#### What you will do:
Copy out, from the data below, each line in which the word "NEWSLETTER" occurs.

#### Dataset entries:
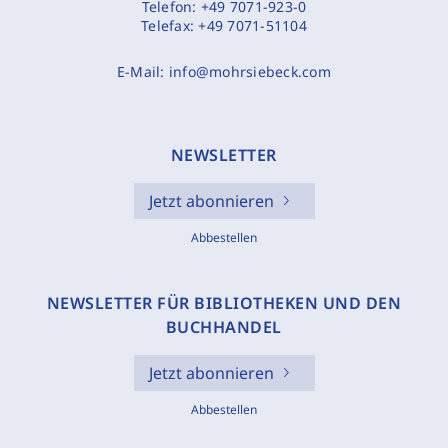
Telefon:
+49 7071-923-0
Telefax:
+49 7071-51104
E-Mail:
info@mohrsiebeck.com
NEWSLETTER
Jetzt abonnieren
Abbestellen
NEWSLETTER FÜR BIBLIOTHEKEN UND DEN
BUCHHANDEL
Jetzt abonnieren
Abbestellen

* * *

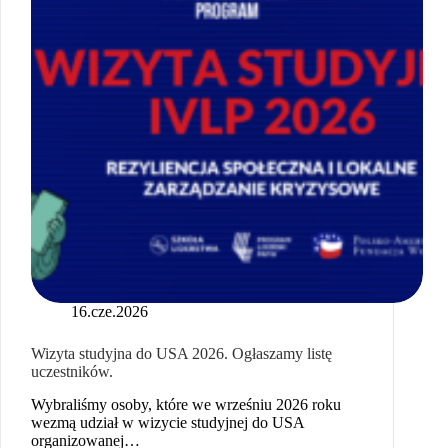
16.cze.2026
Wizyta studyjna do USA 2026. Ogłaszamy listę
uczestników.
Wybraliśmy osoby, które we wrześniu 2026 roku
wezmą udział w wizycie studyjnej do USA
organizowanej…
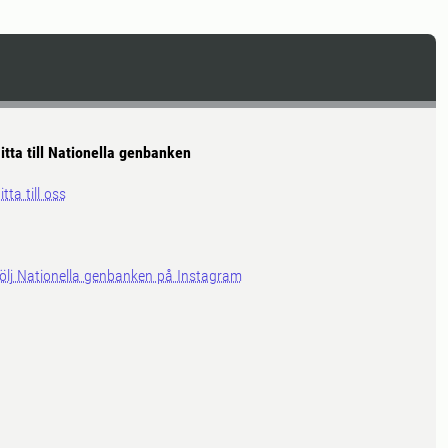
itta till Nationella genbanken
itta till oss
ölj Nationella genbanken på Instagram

--

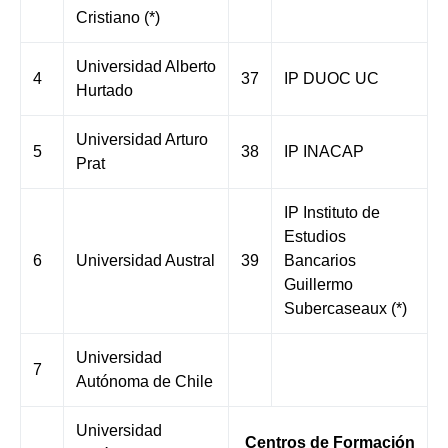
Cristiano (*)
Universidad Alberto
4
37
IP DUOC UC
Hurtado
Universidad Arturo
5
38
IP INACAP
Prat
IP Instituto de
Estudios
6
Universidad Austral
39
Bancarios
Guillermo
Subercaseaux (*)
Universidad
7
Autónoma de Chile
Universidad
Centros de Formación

#### Response area:
NEWSLETTER
NEWSLETTER FÜR BIBLIOTHEKEN UND DEN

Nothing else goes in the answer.